This prediction function tries to aggregate KNN’s ratings on the item t to estimate how user a rates t. However, the predicted ratings may be not accurate if user a is a GS user, since the user similarities or correlations between a and his or her neighbors may be very low. From another perspective, if a GS user is selected as one of the neighbors for a common user, it may result in odd recommendations or predictions since GS users may have unusual tastes on the items.

2.2 Grey Sheep Users

Due to the fact that UBCF takes advantage of the user-user similarities to produce the recommendations, the user characteristics in the collaborative filtering techniques become one of the key factors that can affect the quality of recommendations. McCrae et al. categorize the users in the recommender systems into three classes [11]: “the majority of the users fall into the class of White Sheep users, where these users have high rating correlations with several other users. The Black Sheep users usually have very few or even no correlating users, and the case of black sheep users is an acceptable failureFootnote 1. The bigger problem exists in the group of Grey Sheep users, where these users have different opinions or unusual tastes which result in low correlations with many users; and they also cause odd recommendations for their correlated users”. Therefore, Grey Sheep (GS) user usually refers to “a small number of individuals who would not benefit from pure collaborative filtering systems because their opinions do not consistently agree or disagree with any group of people [6]”.

There are two significant characteristics of GS users indicated by the related research: On one hand, GS users do not agree or disagree with other users [7, 11]. Researchers believe GS users may fall on the boundary of the user groups. Ghazanfar et al. [7, 8] introduces a clustering technique to identify the GS users, while Gras et al. [9] reuses the outlier detection based on the user’s rating distributions. On the other hand, GS users may have low correlations with many other users, and they have very few highly correlated neighbors [6].

2.3 Identification of Grey Sheep Users

There are several research [6, 11, 13, 14] that point out the problem of GS user, define or summarize the characteristics of GS users, but very few of the existing work were made to figure out the solutions to identify GS users.

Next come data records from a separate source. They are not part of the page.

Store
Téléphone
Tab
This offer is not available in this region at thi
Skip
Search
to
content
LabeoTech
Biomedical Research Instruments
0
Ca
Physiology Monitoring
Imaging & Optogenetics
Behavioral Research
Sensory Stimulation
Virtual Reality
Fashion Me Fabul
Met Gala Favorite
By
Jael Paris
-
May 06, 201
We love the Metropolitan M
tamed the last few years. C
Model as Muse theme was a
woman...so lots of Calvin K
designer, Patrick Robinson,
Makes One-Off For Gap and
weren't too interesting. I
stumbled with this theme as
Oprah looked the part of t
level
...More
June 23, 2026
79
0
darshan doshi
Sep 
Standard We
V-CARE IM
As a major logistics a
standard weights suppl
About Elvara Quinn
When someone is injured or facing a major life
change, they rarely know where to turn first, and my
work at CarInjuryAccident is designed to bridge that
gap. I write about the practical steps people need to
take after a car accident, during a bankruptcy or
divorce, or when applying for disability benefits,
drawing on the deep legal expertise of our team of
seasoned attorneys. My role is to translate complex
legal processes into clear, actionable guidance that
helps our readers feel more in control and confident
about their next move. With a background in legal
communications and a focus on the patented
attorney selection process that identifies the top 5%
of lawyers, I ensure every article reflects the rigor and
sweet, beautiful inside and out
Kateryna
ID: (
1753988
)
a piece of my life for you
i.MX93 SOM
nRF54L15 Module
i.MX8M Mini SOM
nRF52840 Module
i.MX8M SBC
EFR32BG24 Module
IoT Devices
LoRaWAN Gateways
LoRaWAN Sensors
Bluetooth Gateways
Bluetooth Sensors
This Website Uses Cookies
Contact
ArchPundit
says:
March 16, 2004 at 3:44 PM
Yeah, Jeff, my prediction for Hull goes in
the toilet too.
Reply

By paying attention to the first characteristics of GS users mentioned in Sect. 2.2, researchers believe GS users may fall on the boundary of the user groups. Ghazanfar et al. [7, 8] proposes a clustering technique to identify the GS users, while they define improved centroid selection methods and isolates the GS users from the user community by setting different user similarity thresholds. The main drawback in their approach is the difficulty to find the optimal number of clusters, as well as the high computation cost to end up convergence in the clustering process, not to mention the unpredictable varieties by initial settings and other parameters in the technique. In their experiments, they demonstrate that content-based recommendation algorithms can be applied to improve the recommendation performance for the GS users. By contrast, Gras et al. [9] reuses the outlier detection based on the distribution of user ratings. They additionally take the imprecision of ratings (i.e., prediction errors) into account. However, the rating prediction error can only be used to evaluate whether a user is a GS user, it may not be appropriate to utilize it to identify GS users. It is because GS user is not the only reason that leads to large prediction errors. In other words, a user associated with large prediction errors is not necessary to be a GS user.

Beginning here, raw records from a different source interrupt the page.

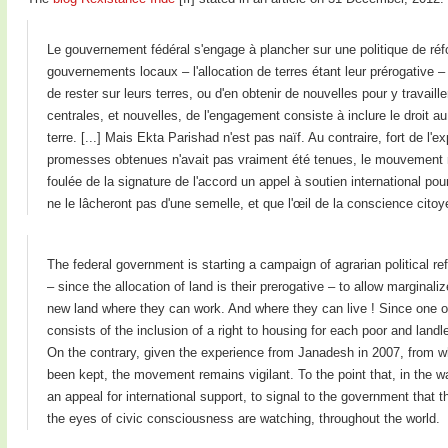
Le gouvernement fédéral s'engage à plancher sur une politique de réf
gouvernements locaux – l'allocation de terres étant leur prérogative 
de rester sur leurs terres, ou d'en obtenir de nouvelles pour y travaill
centrales, et nouvelles, de l'engagement consiste à inclure le droit 
terre. [...] Mais Ekta Parishad n'est pas naïf. Au contraire, fort de l
promesses obtenues n'avait pas vraiment été tenues, le mouvement rest
foulée de la signature de l'accord un appel à soutien international pou
ne le lâcheront pas d'une semelle, et que l'œil de la conscience citoy
The federal government is starting a campaign of agrarian political r
– since the allocation of land is their prerogative – to allow marginaliz
new land where they can work. And where they can live ! Since one o
consists of the inclusion of a right to housing for each poor and landl
On the contrary, given the experience from Janadesh in 2007, from w
been kept, the movement remains vigilant. To the point that, in the w
an appeal for international support, to signal to the government that the
the eyes of civic consciousness are watching, throughout the world.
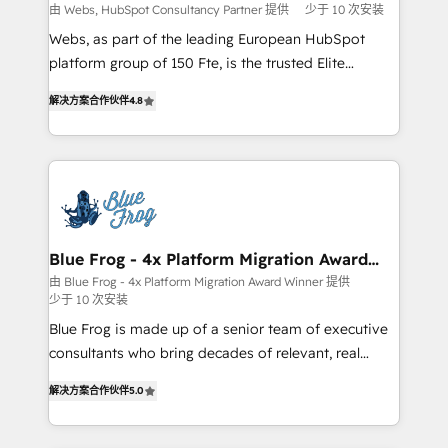
with other systems 🎓 Training your teams to be
由 Webs, HubSpot Consultancy Partner 提供
少于 10 次安装
HubSpot pros 📊 Lead generation services using
Webs, as part of the leading European HubSpot
HubSpot Why us? - SIX HubSpot Accreditations -
platform group of 150 Fte, is the trusted Elite
awarded by HubSpot after a rigorous process for
HubSpot CRM Partner offering you a roadmap on
CRM, Solutions Architecture, Onboarding , Data
解决方案合作伙伴
4.8
maximizing EBITDA and achieving Commercial
Migration, Custom Integration & Platform
Excellence. With our targeted processes, we
Enablement -Onboarded over 500 businesses to
strengthen your digital transformation and minimize
HubSpot -Top 1% of partners worldwide -In-house
costs. As HubSpot's Advanced Accredited CRM
team of 25+ experts Contact us today to help you
Implementation partner, we provide expertise to
get more from your investment in HubSpot.
drive your business forward. Since 2015 we are fully
www.bbdboom.com
dedicated to HubSpot and with an experienced
Blue Frog - 4x Platform Migration Award
Winner
team (50+), we work with reputable companies in
由 Blue Frog - 4x Platform Migration Award Winner 提供
少于 10 次安装
B2B sectors such as manufacturing, SaaS and
business services. We prepare a customized
Blue Frog is made up of a senior team of executive
business case that demonstrates the value and
consultants who bring decades of relevant, real
impact of your digital transformation, including a
world experience to our client engagements. "Blue
解决方案合作伙伴
5.0
detailed financial rationale with a focus on ROI and
Frog is a top, trusted partner in HubSpot's
TCO. As a trusted extension of your team, we
ecosystem for a reason. Their team brings over a
believe in the power of partnership. Together, we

Another characteristics is that GS users may have low correlations with many other users, and they have very few highly correlated neighbors [6]. Most recently, we made the first attempt to take advantage of this characteristics to identify the GS users by the distribution of user-user similarities in the collaborative filtering approach [15]. More specifically, we statistically analyze a user’s correlations with all of the other users, figure out bad and good examples, and reuse the outlier detections to identify potential GS users. Note that our work is different from the Gras et al. [9]’s work, since they stay to work on the distribution of user ratings, while we exploit the distribution of user similarities.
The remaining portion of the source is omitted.